(YOUR GOAL):
Your response must be the entire set of entries, reproduced word for word.

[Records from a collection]

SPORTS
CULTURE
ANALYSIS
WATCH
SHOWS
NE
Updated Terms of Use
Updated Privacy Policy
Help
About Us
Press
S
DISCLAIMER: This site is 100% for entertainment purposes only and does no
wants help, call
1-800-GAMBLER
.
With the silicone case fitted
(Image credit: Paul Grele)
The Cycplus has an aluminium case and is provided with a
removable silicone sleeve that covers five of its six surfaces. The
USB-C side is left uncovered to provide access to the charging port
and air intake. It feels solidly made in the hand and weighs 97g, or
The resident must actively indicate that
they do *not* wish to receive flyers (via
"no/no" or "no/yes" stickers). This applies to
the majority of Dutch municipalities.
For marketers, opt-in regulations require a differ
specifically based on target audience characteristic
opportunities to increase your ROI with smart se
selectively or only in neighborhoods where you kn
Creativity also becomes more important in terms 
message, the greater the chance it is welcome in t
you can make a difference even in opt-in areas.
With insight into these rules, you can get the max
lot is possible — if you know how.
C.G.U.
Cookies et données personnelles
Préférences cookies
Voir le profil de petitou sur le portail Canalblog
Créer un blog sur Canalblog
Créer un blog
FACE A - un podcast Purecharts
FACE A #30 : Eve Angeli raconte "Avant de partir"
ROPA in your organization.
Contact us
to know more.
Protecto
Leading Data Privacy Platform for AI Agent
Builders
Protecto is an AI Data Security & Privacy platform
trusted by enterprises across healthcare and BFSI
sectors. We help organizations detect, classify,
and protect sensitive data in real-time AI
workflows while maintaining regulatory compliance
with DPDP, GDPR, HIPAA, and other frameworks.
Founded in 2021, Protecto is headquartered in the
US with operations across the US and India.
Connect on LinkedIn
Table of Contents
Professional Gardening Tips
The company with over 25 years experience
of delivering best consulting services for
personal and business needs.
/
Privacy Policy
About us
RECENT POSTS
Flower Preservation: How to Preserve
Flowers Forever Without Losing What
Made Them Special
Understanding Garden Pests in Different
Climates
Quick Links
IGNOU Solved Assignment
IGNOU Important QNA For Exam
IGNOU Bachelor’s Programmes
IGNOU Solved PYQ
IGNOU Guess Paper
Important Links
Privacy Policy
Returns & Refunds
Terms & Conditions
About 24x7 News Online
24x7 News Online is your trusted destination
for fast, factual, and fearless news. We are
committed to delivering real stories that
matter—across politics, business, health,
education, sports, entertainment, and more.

(ANSWER SECTION):
SPORTS
CULTURE
ANALYSIS
WATCH
SHOWS
NE
Updated Terms of Use
Updated Privacy Policy
Help
About Us
Press
S
DISCLAIMER: This site is 100% for entertainment purposes only and does no
wants help, call
1-800-GAMBLER
.
With the silicone case fitted
(Image credit: Paul Grele)
The Cycplus has an aluminium case and is provided with a
removable silicone sleeve that covers five of its six surfaces. The
USB-C side is left uncovered to provide access to the charging port
and air intake. It feels solidly made in the hand and weighs 97g, or
The resident must actively indicate that
they do *not* wish to receive flyers (via
"no/no" or "no/yes" stickers). This applies to
the majority of Dutch municipalities.
For marketers, opt-in regulations require a differ
specifically based on target audience characteristic
opportunities to increase your ROI with smart se
selectively or only in neighborhoods where you kn
Creativity also becomes more important in terms 
message, the greater the chance it is welcome in t
you can make a difference even in opt-in areas.
With insight into these rules, you can get the max
lot is possible — if you know how.
C.G.U.
Cookies et données personnelles
Préférences cookies
Voir le profil de petitou sur le portail Canalblog
Créer un blog sur Canalblog
Créer un blog
FACE A - un podcast Purecharts
FACE A #30 : Eve Angeli raconte "Avant de partir"
ROPA in your organization.
Contact us
to know more.
Protecto
Leading Data Privacy Platform for AI Agent
Builders
Protecto is an AI Data Security & Privacy platform
trusted by enterprises across healthcare and BFSI
sectors. We help organizations detect, classify,
and protect sensitive data in real-time AI
workflows while maintaining regulatory compliance
with DPDP, GDPR, HIPAA, and other frameworks.
Founded in 2021, Protecto is headquartered in the
US with operations across the US and India.
Connect on LinkedIn
Table of Contents
Professional Gardening Tips
The company with over 25 years experience
of delivering best consulting services for
personal and business needs.
/
Privacy Policy
About us
RECENT POSTS
Flower Preservation: How to Preserve
Flowers Forever Without Losing What
Made Them Special
Understanding Garden Pests in Different
Climates
Quick Links
IGNOU Solved Assignment
IGNOU Important QNA For Exam
IGNOU Bachelor’s Programmes
IGNOU Solved PYQ
IGNOU Guess Paper
Important Links
Privacy Policy
Returns & Refunds
Terms & Conditions
About 24x7 News Online
24x7 News Online is your trusted destination
for fast, factual, and fearless news. We are
committed to delivering real stories that
matter—across politics, business, health,
education, sports, entertainment, and more.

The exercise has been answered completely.